Exercise goal.
Every line containing the word "Task" must be pulled from the records.

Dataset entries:
==================================================

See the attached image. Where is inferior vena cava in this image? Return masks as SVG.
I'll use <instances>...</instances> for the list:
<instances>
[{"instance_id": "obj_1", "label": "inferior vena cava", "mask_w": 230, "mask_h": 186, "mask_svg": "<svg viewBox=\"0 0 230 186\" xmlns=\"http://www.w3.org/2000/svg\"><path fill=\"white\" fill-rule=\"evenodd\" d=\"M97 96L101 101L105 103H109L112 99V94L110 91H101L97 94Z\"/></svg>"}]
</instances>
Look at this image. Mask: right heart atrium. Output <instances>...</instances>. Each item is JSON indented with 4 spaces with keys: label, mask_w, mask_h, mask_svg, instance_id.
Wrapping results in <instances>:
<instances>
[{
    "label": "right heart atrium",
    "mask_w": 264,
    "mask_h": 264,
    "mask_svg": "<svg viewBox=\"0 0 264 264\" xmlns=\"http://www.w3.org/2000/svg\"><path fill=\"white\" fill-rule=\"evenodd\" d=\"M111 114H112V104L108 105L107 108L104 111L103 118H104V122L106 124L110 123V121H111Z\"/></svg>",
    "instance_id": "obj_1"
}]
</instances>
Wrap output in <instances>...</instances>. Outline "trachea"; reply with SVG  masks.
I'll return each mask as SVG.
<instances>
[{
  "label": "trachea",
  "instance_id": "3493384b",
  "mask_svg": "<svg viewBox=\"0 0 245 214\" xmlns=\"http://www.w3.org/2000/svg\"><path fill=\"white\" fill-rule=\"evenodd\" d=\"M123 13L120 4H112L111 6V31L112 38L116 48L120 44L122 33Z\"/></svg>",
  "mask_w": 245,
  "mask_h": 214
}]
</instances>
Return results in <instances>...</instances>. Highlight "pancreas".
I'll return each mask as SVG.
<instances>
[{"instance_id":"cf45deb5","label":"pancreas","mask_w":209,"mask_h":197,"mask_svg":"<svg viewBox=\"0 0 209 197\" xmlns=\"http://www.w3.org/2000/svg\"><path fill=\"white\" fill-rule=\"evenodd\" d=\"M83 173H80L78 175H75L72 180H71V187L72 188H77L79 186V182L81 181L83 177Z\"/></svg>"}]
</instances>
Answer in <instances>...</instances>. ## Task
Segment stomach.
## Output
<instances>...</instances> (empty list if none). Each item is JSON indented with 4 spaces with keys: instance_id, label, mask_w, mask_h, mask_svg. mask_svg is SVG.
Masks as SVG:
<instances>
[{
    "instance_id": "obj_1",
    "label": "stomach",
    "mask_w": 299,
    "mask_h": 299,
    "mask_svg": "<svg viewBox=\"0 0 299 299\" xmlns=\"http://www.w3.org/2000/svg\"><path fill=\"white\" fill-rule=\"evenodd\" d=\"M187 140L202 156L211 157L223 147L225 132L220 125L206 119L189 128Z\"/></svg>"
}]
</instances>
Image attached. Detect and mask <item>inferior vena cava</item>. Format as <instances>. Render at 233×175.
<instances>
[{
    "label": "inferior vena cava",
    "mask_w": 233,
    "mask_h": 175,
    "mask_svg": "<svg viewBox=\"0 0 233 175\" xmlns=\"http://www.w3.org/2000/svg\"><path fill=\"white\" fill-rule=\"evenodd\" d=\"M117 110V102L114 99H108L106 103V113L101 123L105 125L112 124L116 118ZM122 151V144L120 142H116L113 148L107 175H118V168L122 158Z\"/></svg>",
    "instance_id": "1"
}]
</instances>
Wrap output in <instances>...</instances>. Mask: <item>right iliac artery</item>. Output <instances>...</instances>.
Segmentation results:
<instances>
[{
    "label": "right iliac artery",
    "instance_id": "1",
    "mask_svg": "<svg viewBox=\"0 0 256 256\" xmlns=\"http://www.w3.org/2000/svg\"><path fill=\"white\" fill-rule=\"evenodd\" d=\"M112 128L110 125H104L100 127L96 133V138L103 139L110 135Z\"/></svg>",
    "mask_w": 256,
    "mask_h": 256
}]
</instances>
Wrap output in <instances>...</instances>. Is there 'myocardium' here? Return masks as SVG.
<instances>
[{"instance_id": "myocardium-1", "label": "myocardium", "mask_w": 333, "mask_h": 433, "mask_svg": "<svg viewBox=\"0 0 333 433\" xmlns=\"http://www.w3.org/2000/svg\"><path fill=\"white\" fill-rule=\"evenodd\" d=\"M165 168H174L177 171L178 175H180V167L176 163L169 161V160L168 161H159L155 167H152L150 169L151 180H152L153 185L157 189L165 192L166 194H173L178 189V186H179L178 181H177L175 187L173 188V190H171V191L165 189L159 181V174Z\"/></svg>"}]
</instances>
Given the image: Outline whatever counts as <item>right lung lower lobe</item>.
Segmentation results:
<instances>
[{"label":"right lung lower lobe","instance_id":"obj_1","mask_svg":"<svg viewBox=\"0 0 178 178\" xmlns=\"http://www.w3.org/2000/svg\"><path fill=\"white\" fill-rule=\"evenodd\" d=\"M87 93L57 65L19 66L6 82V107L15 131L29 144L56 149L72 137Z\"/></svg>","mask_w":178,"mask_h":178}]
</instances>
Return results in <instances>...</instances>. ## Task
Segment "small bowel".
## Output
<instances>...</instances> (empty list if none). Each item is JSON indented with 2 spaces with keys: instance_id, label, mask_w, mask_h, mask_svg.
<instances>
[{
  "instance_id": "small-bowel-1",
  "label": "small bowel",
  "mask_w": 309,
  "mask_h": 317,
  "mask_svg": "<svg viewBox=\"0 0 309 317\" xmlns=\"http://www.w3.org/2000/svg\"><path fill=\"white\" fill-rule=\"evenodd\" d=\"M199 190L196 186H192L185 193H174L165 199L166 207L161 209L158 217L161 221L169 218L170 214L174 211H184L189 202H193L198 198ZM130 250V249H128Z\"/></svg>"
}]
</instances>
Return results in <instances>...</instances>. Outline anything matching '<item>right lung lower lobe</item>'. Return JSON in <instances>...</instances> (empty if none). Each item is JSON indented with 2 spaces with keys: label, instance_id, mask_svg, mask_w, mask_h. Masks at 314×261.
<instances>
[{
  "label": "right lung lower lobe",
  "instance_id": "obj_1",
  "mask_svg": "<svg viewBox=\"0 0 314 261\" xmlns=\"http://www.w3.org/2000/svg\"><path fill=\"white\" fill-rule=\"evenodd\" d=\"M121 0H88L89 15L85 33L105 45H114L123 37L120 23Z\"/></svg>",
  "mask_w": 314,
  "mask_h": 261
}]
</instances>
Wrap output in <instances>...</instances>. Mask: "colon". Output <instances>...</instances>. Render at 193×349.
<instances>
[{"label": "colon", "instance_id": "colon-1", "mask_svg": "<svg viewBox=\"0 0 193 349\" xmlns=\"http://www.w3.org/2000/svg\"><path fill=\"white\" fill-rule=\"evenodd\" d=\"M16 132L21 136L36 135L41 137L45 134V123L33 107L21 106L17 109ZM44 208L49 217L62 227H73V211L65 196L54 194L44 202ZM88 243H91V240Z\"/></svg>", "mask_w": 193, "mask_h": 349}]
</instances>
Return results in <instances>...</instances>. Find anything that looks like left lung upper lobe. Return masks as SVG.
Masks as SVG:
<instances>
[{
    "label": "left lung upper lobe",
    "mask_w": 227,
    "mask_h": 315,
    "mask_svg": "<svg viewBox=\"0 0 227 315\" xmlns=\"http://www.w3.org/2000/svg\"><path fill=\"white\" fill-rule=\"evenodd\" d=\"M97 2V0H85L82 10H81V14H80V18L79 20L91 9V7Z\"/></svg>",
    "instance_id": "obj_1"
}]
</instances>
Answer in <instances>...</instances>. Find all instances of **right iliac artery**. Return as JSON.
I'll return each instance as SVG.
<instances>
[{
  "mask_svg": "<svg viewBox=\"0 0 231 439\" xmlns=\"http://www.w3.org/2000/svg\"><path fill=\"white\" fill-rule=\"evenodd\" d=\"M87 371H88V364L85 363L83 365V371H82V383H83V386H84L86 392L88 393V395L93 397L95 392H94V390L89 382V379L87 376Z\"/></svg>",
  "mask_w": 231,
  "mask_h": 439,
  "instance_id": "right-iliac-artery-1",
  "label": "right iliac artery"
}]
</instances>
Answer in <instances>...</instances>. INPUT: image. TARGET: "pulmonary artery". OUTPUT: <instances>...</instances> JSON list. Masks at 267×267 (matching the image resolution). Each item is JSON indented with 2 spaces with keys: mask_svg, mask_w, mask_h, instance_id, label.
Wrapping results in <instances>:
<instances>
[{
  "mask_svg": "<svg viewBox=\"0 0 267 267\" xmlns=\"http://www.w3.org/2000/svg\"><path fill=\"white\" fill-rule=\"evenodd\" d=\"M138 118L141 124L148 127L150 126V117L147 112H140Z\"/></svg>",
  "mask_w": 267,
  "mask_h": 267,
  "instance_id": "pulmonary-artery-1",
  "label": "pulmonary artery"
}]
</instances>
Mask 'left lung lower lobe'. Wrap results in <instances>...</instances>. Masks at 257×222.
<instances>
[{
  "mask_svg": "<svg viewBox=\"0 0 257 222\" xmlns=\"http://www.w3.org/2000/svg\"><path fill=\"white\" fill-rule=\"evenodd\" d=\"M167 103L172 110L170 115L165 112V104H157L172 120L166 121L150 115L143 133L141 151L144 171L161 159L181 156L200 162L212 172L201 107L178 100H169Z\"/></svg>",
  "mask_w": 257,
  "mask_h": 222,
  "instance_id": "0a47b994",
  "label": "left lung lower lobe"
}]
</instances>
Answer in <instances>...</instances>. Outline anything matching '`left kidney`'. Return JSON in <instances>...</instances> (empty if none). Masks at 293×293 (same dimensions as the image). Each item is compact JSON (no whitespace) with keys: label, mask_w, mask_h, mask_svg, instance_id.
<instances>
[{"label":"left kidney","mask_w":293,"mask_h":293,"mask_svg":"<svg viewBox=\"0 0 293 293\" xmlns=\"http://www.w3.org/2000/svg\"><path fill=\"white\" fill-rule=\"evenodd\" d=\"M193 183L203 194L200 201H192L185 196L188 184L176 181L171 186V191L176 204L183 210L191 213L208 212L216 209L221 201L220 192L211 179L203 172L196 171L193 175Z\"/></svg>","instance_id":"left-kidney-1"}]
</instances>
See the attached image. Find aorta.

==================================================

Finished exercise.
Answer in <instances>...</instances>. ## Task
Return results in <instances>...</instances>. ## Task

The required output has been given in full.